Tennis has gone through some down years between eras before. Following the excellence of the 1970s and 1980s, with players such as John McEnroe, Bjorn Borg, and a young Boris Becker, the 1990s had Andre Agassi with lots of personality but Pete Sampras was an iconic player without an iconic persona. Thankfully, tennis might have a quick rebound from the Big 3 as young players such as Jannik Sinner and Carlos Alcaraz seem ready to take on the limelight and be the faces of men's tennis.
It would be nice to add another player or two to the budding rivalry. Always needing Sinner to face Alcaraz to draw a lot of eyes to watch any given tournament is not ideal. So far, though, there does not seem to be another young player ready to give Alcaraz and Sinner consistent issues. Holger Rune might one day, but he also seems quite mercurial.
Carlos Alcaraz and Jannik Sinner rivalry might have one huge issue
For now, at least, fans watching men's tennis will simply have to be satisfied with Alcaraz versus Sinner. We should be thankful to have that, though, as both players have already won a Grand Slam, both are ranked inside the top three currently with a good chance of being the top two ranked players by the end of the year. Each has their own goals, of course, and their own way of reaching those goals, but they also seem to have an awareness that they need each other to elevate the sport.
Alcaraz recently might have thrown the nicest of gauntlets down in a challenge not only to Sinner but to himself. According to Tennis-Infinity, Alcaraz said, "We all know about the rivalry Federer, Nadal and Djokovic have had. Let’s hope I can have that amazing rivalry with Jannik. I hope he pressures me to give 100 percent and we can both improve."
One could interpret that as Alcaraz saying, "Let's see if Sinner can truly keep up his current form and be able to keep up with my greatness." But we can assume that the Spaniard did not mean that for one clear reason and part of what separates the potential excellence of a Jannik Sinner and Carlos Alcaraz from nearly any other. That reason is that both Alcaraz and Sinner seem to be honestly nice people.
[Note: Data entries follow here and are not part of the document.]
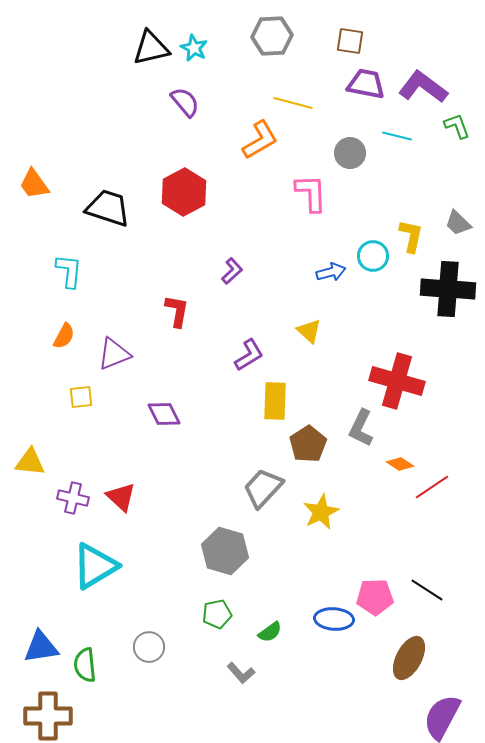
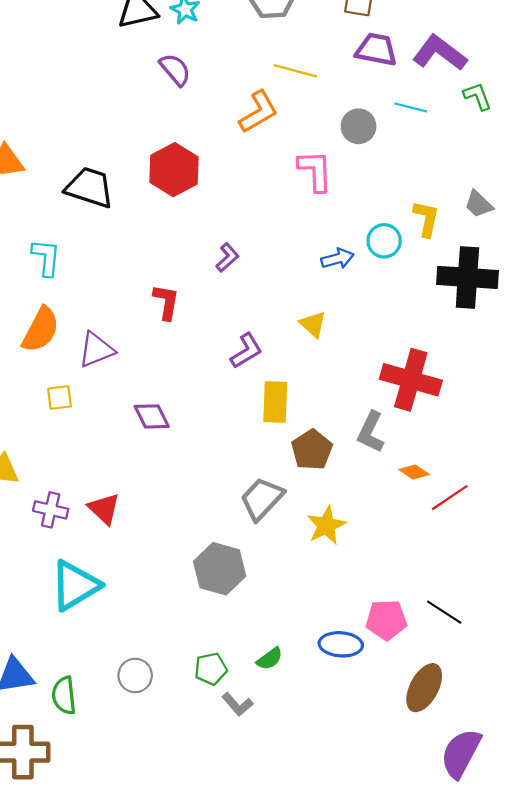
orange semicircle: (64, 336) -> (41, 330), size x1.6
green pentagon: (217, 614) -> (211, 669), moved

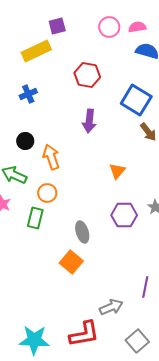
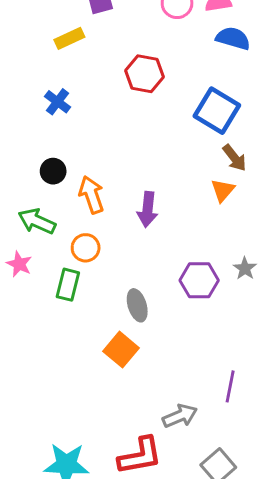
yellow rectangle: (36, 51) -> (69, 38), size x0.7
blue cross: (28, 94) -> (58, 102), turned -30
purple arrow: (89, 121) -> (148, 209), moved
orange triangle: (117, 171) -> (223, 190), moved

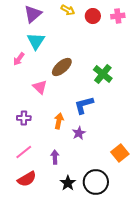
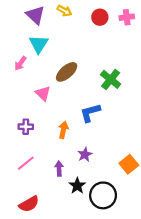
yellow arrow: (68, 10) -> (64, 11), moved
purple triangle: (33, 14) -> (35, 15), turned -36
purple star: (79, 133) -> (85, 155), moved
red semicircle: (27, 179) -> (29, 204), moved
black star: (68, 183) -> (77, 186), moved

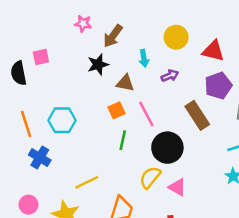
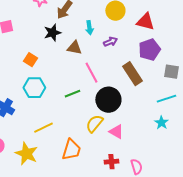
orange square: (117, 110) -> (30, 60), moved, turned -32
cyan hexagon: (62, 120) -> (34, 88), moved
green line: (123, 140) -> (72, 94), turned 56

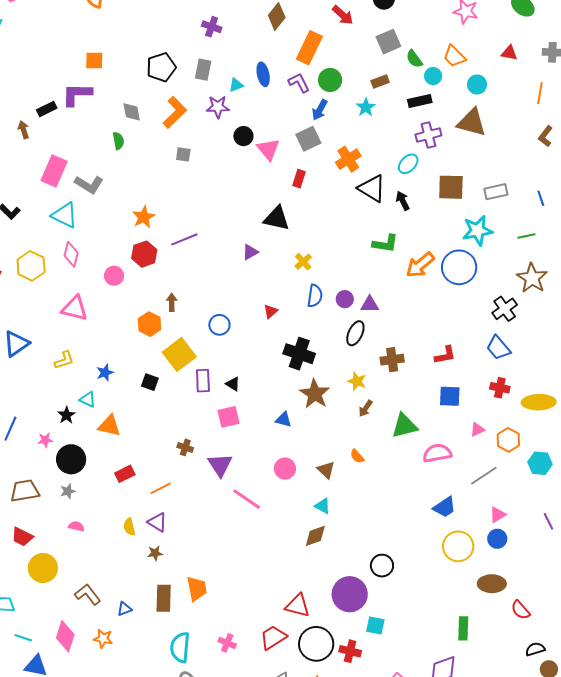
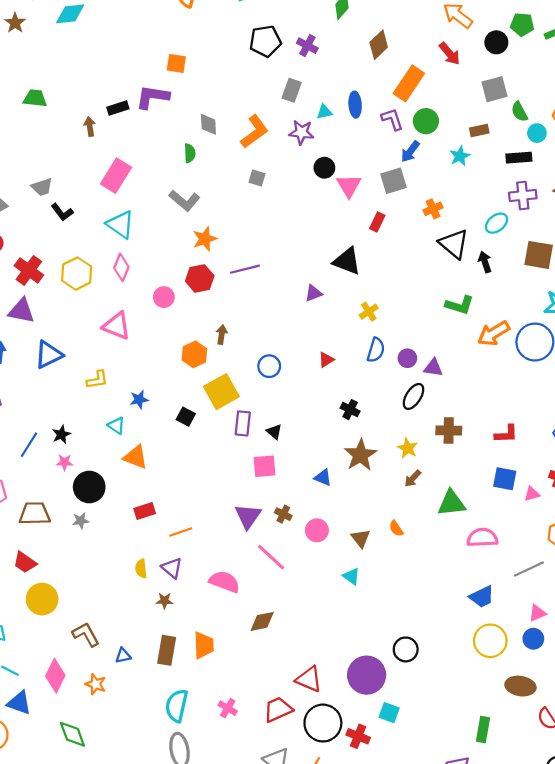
black pentagon: (161, 67) -> (265, 41), moved
orange cross: (348, 159) -> (433, 209), size x0.7
gray L-shape: (89, 184) -> (184, 201), moved
black cross: (299, 354) -> (350, 410), size x0.6
black star: (67, 415) -> (61, 434), moved
pink triangle: (477, 430) -> (532, 494), moved
brown cross: (185, 447) -> (283, 514), moved
pink semicircle: (76, 526) -> (225, 582), moved, size x1.8
brown diamond: (315, 536) -> (262, 621), moved

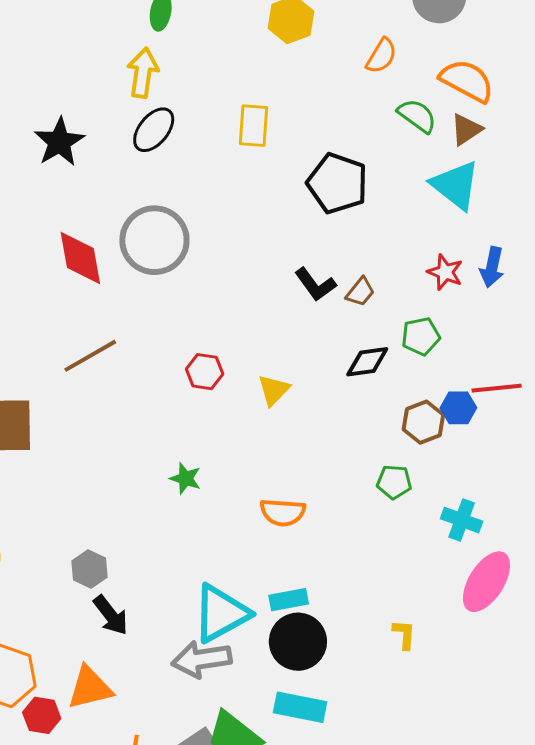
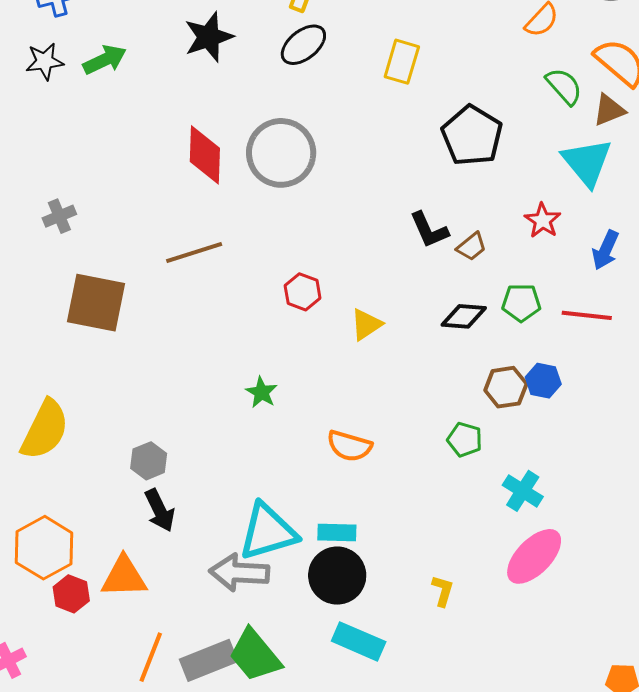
red star: (445, 272) -> (543, 220), moved
red line: (497, 388) -> (587, 315), moved
cyan rectangle: (300, 707) -> (359, 641), moved

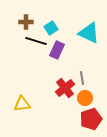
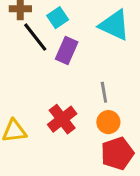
black line: (36, 41) -> (35, 37), turned 35
red cross: (65, 88) -> (62, 119), moved

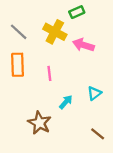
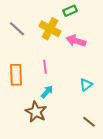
orange rectangle: (18, 65) -> (16, 75), moved
cyan arrow: (66, 102) -> (47, 92), moved

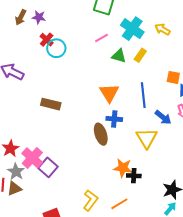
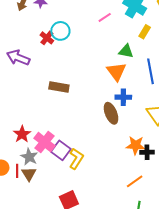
red cross: (47, 40) -> (47, 38), moved
green triangle: (119, 56) -> (126, 51), moved
brown triangle: (14, 189) -> (29, 174), turned -35
yellow L-shape: (90, 200) -> (76, 159), moved

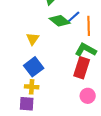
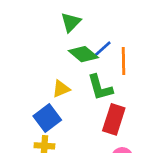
yellow triangle: (33, 39) -> (61, 89), moved, turned 32
green L-shape: (86, 50) -> (100, 87), moved, turned -135

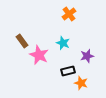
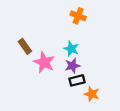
orange cross: (69, 14) -> (78, 16), turned -32
purple star: (87, 56) -> (72, 66), moved

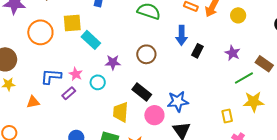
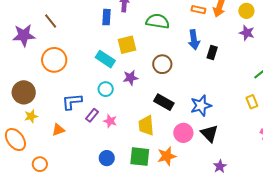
yellow square: (72, 23) -> (127, 45), moved
purple star: (233, 53) -> (247, 33), moved
pink star: (76, 74) -> (110, 121), moved
cyan circle: (98, 82) -> (106, 89), moved
pink circle: (154, 115) -> (183, 133), moved
yellow rectangle: (227, 116) -> (252, 102), moved

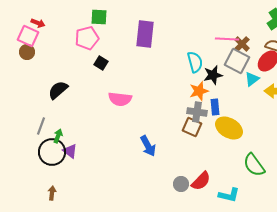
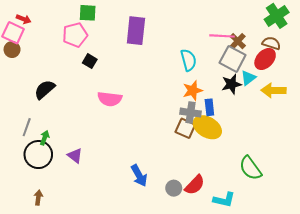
black star: (213, 75) -> (231, 84), moved
yellow ellipse: (229, 128) -> (207, 127), moved
blue arrow: (148, 146) -> (139, 176), moved
purple triangle: (70, 151) -> (75, 156), moved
Fans might have difficulty rooting against either playing when they are not playing each other. We might not want Sinner and Alcaraz to play in dozens of finals because it is good for the sport, but because we like them both. That could be the major problem with the rivalry growing the sport. Many times it's good to have a person to sports-hate. That is not going to happen with the young Spaniard and young Italian.